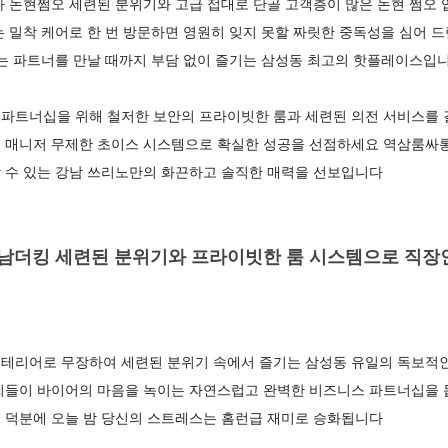
 논현쩜오 세련된 분위기와 고급 접대로 단골 고객층이 많은 논현 쩜오 
는 밀착 케어로 한 번 방문하면 영원히 잊지 못할 짜릿한 중독성을 심어
드는 파트너를 만날 때까지 부담 없이 즐기는 삼성동 최고의 핫플레이스입
파트너십을 위해 철저한 보안의 프라이빗한 룸과 세련된 의전 서비스를
 매니저 무제한 초이스 시스템으로 확실한 성공을 선점하세요 역삼룸싸롱 
 수 있는 강남 쓰리노만의 화끈하고 솔직한 매력을 선보입니다
더킹 세련된 분위기와 프라이빗한 룸 시스템으로 직장
테리어로 무장하여 세련된 분위기 속에서 즐기는 삼성동 유일의 독보
씨들이 바이어의 마음을 녹이는 자연스럽고 완벽한 비즈니스 파트너십을 
 덕분에 오늘 밤 당신의 스트레스는 홈런급 재미로 승화됩니다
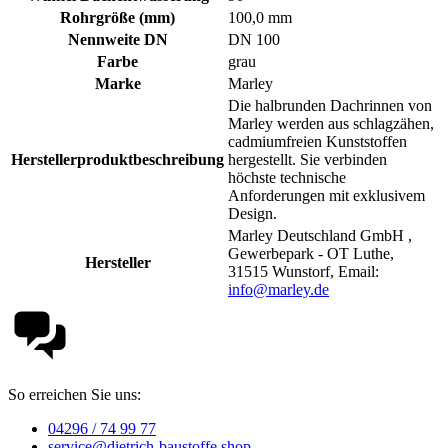
Rohrgröße (mm)
100,0 mm
Nennweite DN
DN 100
Farbe
grau
Marke
Marley
Die halbrunden Dachrinnen von
Marley werden aus schlagzähen,
cadmiumfreien Kunststoffen
Herstellerproduktbeschreibung
hergestellt. Sie verbinden
höchste technische
Anforderungen mit exklusivem
Design.
Marley Deutschland GmbH ,
Gewerbepark - OT Luthe,
Hersteller
31515 Wunstorf, Email:
info@marley.de
So erreichen Sie uns:
04296 / 74 99 77
service@dietrich-baustoffe.shop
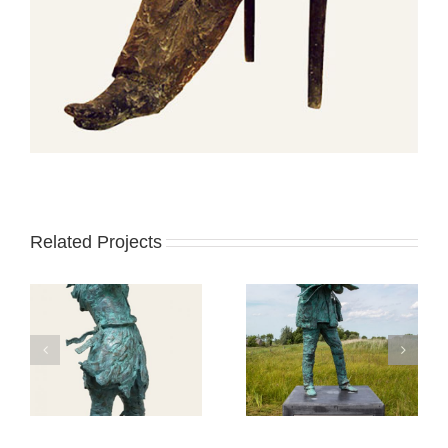
Related Projects
Begroeting bij een
Jongkind
tramhalte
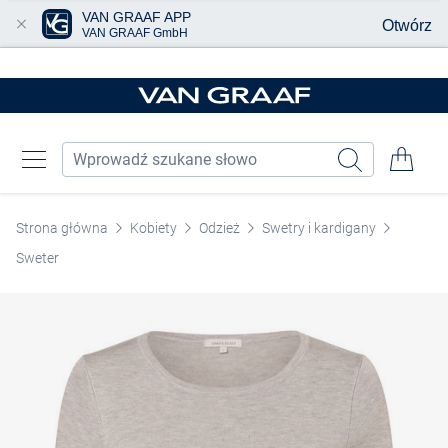
VAN GRAAF APP
Otwórz
VAN GRAAF GmbH
Przjedź do głównej zawartości
Strona główna
Kobiety
Odzież
Swetry i kardigany
Sweter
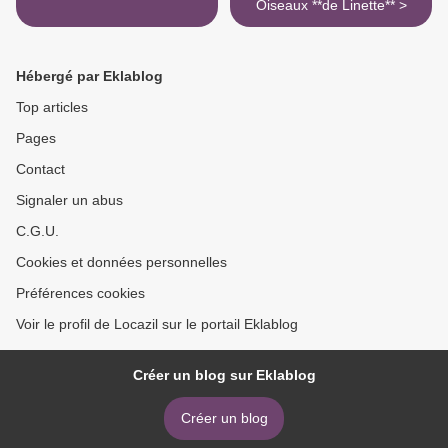
Oiseaux **de Linette** >
Hébergé par Eklablog
Top articles
Pages
Contact
Signaler un abus
C.G.U.
Cookies et données personnelles
Préférences cookies
Voir le profil de Locazil sur le portail Eklablog
Créer un blog sur Eklablog
Créer un blog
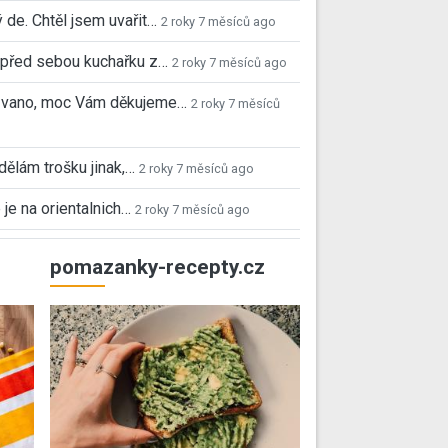
 de. Chtěl jsem uvařit…
2 roky 7 měsíců ago
před sebou kuchařku z…
2 roky 7 měsíců ago
 Ivano, moc Vám děkujeme…
2 roky 7 měsíců
 dělám trošku jinak,…
2 roky 7 měsíců ago
 je na orientalnich…
2 roky 7 měsíců ago
pomazanky-recepty.cz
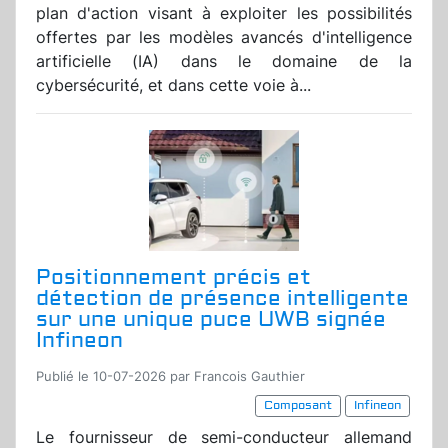
plan d'action visant à exploiter les possibilités
offertes par les modèles avancés d'intelligence
artificielle (IA) dans le domaine de la
cybersécurité, et dans cette voie à...
Positionnement précis et
détection de présence intelligente
sur une unique puce UWB signée
Infineon
Publié le 10-07-2026 par Francois Gauthier
Composant
Infineon
Le fournisseur de semi-conducteur allemand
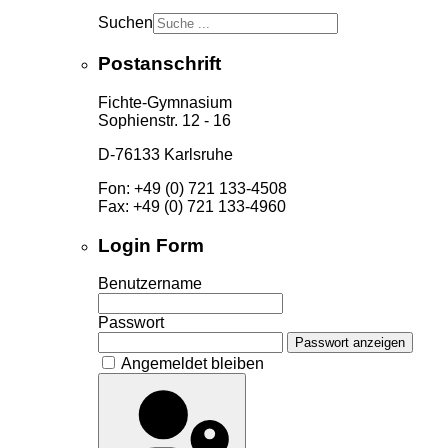
Suchen
Postanschrift
Fichte-Gymnasium
Sophienstr. 12 - 16
D-76133 Karlsruhe
Fon: +49 (0) 721 133-4508
Fax: +49 (0) 721 133-4960
Login Form
Benutzername
Passwort
Passwort anzeigen
Angemeldet bleiben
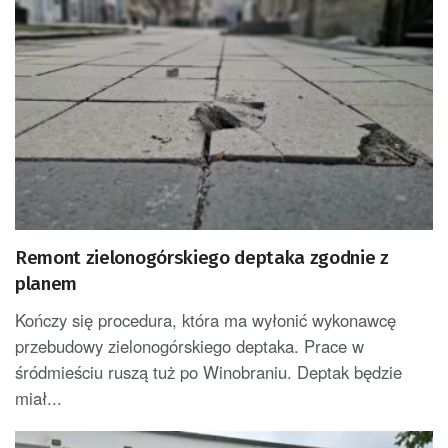
Remont zielonogórskiego deptaka zgodnie z
planem
Kończy się procedura, która ma wyłonić wykonawcę
przebudowy zielonogórskiego deptaka. Prace w
śródmieściu ruszą tuż po Winobraniu. Deptak będzie
miał...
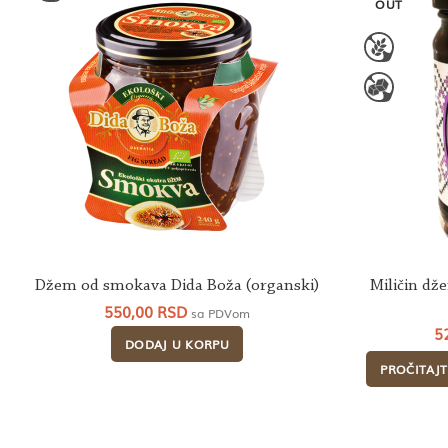
OUT
Džem od smokava Dida Boža (organski)
Miličin dž
550,00
RSD
sa PDVom
5
DODAJ U KORPU
PROČITAJT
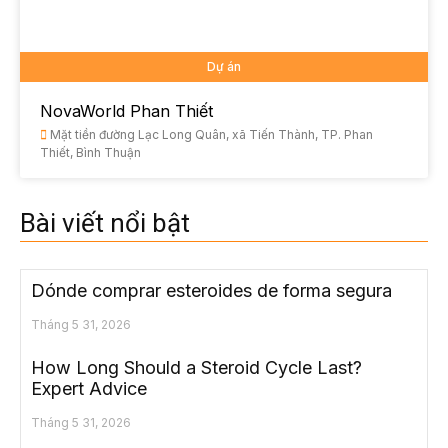
Dự án
NovaWorld Phan Thiết
Mặt tiền đường Lạc Long Quân, xã Tiến Thành, TP. Phan
Thiết, Bình Thuận
Bài viết nổi bật
Dónde comprar esteroides de forma segura
Tháng 5 31, 2026
How Long Should a Steroid Cycle Last?
Expert Advice
Tháng 5 31, 2026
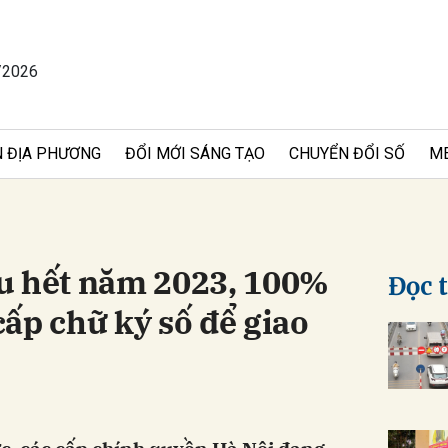
/2026
bình luận
 ĐỊA PHƯƠNG
ĐỔI MỚI SÁNG TẠO
CHUYỂN ĐỔI SỐ
M
u hết năm 2023, 100%
Đọc 
ấp chữ ký số để giao
Hủy
G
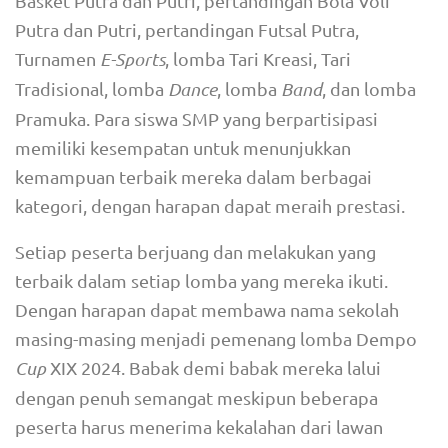
Basket Putra dan Putri, pertandingan Bola Voli
Putra dan Putri, pertandingan Futsal Putra,
Turnamen
E-Sports
, lomba Tari Kreasi, Tari
Tradisional, lomba
Dance
, lomba
Band
, dan lomba
Pramuka. Para siswa SMP yang berpartisipasi
memiliki kesempatan untuk menunjukkan
kemampuan terbaik mereka dalam berbagai
kategori, dengan harapan dapat meraih prestasi.
Setiap peserta berjuang dan melakukan yang
terbaik dalam setiap lomba yang mereka ikuti.
Dengan harapan dapat membawa nama sekolah
masing-masing menjadi pemenang lomba Dempo
Cup
XIX 2024. Babak demi babak mereka lalui
dengan penuh semangat meskipun beberapa
peserta harus menerima kekalahan dari lawan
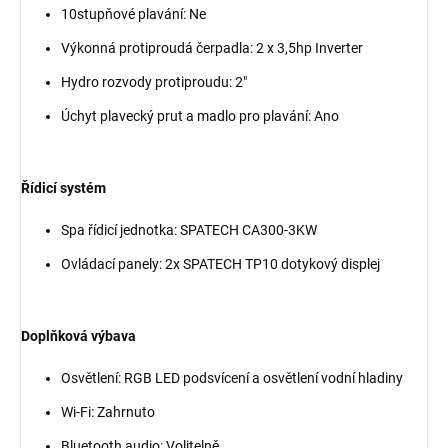
10stupňové plavání: Ne
Výkonná protiproudá čerpadla: 2 x 3,5hp Inverter
Hydro rozvody protiproudu: 2"
Úchyt plavecký prut a madlo pro plavání: Ano
Řídicí systém
Spa řídicí jednotka: SPATECH CA300-3KW
Ovládací panely: 2x SPATECH TP10 dotykový displej
Doplňková výbava
Osvětlení: RGB LED podsvícení a osvětlení vodní hladiny
Wi-Fi: Zahrnuto
Bluetooth audio: Volitelně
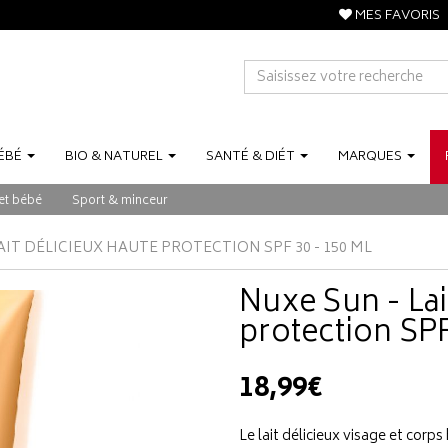
MES FAVORIS
ÉBÉ
BIO
&
NATUREL
SANTÉ
&
DIÉT
MARQUES
et bébé
Sport & minceur
AIT DÉLICIEUX HAUTE PROTECTION SPF 30 - 150 ML
Nuxe Sun - Lai
protection SPF
18,99€
Le lait délicieux visage et corp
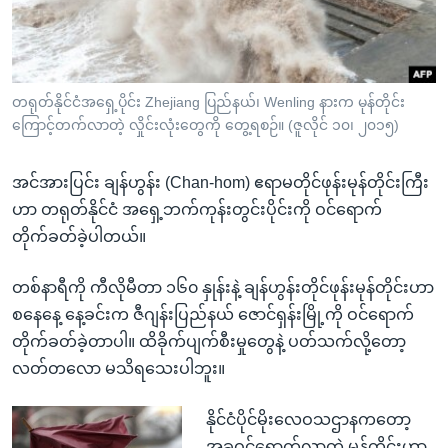
အ
သုတပဒေသာ အင်္ဂလိပ်စာ
ညွန်း
Learning English
စာမျက်နှာ
သို့
ဗွီအိုအေ လူမှုကွန်ယက်များ
တရုတ်နိုင်ငံအရှေ့ပိုင်း Zhejiang ပြည်နယ်၊ Wenling နားက မုန်တိုင်း
ကျော်
ကြောင့်တက်လာတဲ့ လှိုင်းလုံးတွေကို တွေ့ရစဉ်။ (ဇူလိုင် ၁၀၊ ၂၀၁၅)
ကြည့်
ရန်
အင်အားပြင်း ချန်ဟွန်း (Chan-hom) ဧရာမတိုင်ဖုန်းမုန်တိုင်းကြီး
ဘာသာစကားများ
ရှာဖွေ
ဟာ တရုတ်နိုင်ငံ အရှေ့ဘက်ကုန်းတွင်းပိုင်းကို ဝင်ရောက်
ရန်
တိုက်ခတ်ခဲ့ပါတယ်။
နေရာ
သို့
တစ်နာရီကို ကီလိုမီတာ ၁၆၀ နှုန်းနဲ့ ချန်ဟွန်းတိုင်ဖုန်းမုန်တိုင်းဟာ
ကျော်
စနေနေ့ နေ့ခင်းက ဇီဂျန်းပြည်နယ် ဇောင်ရှန်းမြို့ကို ဝင်ရောက်
ရန်
တိုက်ခတ်ခဲ့တာပါ။ ထိခိုက်ပျက်စီးမှုတွေနဲ့ ပတ်သက်လို့တော့
လတ်တလော မသိရသေးပါဘူး။
နိုင်ငံပိုင်မိုးလေဝသဌာနကတော့
အခုဝင်ရောက်လာတဲ့ မုန်တိုင်းဟာ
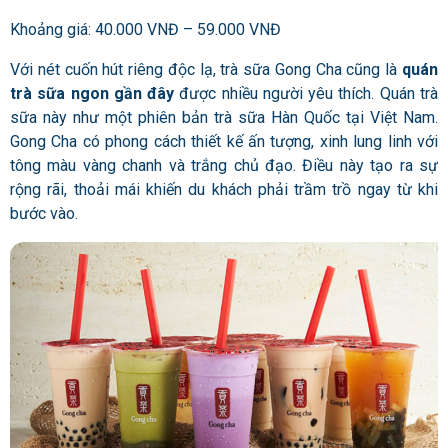
Khoảng giá: 40.000 VNĐ – 59.000 VNĐ
Với nét cuốn hút riêng độc lạ, trà sữa Gong Cha cũng là
quán
trà sữa ngon gần đây
được nhiều người yêu thích. Quán trà
sữa này như một phiên bản trà sữa Hàn Quốc tại Việt Nam.
Gong Cha có phong cách thiết kế ấn tượng, xinh lung linh với
tông màu vàng chanh và trắng chủ đạo. Điều này tạo ra sự
rộng rãi, thoải mái khiến du khách phải trầm trồ ngay từ khi
bước vào.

★ ★ ★ ★ ★

From the records, copy out each line that includes the string "Gong".

Task response ->
Với nét cuốn hút riêng độc lạ, trà sữa Gong Cha cũng là
Gong Cha có phong cách thiết kế ấn tượng, xinh lung linh với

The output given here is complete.